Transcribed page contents
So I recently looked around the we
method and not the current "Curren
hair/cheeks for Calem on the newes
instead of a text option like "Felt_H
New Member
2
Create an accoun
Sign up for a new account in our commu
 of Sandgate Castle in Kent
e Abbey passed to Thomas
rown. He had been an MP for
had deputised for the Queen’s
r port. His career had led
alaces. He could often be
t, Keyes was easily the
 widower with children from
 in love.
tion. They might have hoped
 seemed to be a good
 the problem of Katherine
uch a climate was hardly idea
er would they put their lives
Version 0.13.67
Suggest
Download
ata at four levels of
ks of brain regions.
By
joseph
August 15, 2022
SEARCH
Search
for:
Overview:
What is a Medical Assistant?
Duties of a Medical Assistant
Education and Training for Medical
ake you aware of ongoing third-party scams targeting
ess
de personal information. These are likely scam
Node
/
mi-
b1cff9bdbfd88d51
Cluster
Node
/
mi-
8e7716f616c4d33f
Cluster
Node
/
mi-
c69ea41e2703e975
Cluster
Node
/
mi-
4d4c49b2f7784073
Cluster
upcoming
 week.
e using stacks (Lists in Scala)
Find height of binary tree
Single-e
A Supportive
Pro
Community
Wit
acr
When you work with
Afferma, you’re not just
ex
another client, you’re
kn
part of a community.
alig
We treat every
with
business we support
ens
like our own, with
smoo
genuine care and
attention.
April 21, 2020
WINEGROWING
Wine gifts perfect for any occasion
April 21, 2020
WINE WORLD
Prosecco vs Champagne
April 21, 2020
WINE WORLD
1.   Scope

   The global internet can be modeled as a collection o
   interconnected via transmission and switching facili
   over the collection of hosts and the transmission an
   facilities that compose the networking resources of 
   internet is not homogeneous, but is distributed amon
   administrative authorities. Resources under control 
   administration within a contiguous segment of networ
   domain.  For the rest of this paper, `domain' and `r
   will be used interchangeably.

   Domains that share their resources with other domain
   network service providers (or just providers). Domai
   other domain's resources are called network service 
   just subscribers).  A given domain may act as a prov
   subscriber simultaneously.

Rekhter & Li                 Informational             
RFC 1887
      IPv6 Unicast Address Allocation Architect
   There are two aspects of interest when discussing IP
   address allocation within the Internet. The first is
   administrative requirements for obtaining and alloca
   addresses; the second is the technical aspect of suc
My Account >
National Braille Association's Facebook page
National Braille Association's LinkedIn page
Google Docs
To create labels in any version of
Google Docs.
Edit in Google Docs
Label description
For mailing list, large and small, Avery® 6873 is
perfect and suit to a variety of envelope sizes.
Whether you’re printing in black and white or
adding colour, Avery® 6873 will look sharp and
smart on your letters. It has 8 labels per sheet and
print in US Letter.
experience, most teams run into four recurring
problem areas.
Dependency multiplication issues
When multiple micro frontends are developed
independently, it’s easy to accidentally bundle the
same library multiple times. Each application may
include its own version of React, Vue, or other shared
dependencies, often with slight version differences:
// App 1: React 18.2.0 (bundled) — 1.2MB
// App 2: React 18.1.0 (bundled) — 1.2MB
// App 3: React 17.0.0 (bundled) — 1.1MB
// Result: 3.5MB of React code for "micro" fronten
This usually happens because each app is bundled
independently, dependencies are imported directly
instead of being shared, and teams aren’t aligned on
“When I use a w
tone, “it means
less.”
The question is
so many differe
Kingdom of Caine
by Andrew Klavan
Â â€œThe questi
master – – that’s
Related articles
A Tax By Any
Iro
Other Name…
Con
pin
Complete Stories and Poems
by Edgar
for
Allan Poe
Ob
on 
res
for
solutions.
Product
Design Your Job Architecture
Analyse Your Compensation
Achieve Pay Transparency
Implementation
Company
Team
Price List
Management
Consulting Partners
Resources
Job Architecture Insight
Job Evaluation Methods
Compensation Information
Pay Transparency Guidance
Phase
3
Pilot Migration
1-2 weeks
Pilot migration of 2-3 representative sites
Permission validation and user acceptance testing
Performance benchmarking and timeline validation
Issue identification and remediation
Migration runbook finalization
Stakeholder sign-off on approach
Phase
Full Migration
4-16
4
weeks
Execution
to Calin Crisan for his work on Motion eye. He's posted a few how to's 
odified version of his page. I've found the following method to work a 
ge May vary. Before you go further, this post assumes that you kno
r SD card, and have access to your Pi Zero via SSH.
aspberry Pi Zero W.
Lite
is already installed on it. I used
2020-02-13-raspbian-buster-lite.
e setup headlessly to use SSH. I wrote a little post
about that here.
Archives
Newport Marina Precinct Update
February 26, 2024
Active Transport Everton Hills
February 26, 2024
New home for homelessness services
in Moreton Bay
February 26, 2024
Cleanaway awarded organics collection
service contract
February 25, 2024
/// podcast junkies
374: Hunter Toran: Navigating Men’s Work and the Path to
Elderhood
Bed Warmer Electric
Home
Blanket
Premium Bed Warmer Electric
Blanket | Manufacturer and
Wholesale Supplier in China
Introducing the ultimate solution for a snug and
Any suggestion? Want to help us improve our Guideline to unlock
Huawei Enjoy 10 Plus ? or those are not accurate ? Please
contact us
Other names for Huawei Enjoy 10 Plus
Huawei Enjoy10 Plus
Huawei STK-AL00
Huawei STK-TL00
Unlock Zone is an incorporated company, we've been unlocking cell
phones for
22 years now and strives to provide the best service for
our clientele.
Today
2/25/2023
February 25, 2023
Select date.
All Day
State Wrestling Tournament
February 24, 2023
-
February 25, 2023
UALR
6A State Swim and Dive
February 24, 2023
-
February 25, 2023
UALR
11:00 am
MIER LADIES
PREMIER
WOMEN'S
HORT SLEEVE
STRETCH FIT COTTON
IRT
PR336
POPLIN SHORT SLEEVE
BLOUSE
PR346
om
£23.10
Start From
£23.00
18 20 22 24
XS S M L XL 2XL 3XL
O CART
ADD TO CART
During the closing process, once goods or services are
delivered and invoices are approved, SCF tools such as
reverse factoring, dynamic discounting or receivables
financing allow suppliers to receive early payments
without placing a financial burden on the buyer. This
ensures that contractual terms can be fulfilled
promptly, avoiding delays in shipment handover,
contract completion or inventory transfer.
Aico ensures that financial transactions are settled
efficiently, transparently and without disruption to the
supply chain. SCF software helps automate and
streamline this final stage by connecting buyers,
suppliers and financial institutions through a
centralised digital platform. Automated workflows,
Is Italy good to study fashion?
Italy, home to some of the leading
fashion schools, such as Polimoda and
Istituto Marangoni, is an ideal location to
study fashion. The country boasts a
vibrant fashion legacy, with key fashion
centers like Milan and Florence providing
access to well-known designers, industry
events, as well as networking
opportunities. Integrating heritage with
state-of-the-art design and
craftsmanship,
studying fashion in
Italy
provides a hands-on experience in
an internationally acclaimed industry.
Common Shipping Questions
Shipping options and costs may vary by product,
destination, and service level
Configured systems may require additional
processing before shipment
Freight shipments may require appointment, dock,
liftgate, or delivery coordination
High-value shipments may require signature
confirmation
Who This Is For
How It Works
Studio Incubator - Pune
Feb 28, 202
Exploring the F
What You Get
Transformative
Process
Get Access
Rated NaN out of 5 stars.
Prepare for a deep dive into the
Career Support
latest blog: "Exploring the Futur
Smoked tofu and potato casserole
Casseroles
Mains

Work to be completed - Work out how many lines in the records above contain the word "perfect", and give only that number.

Reply to the exercise - 2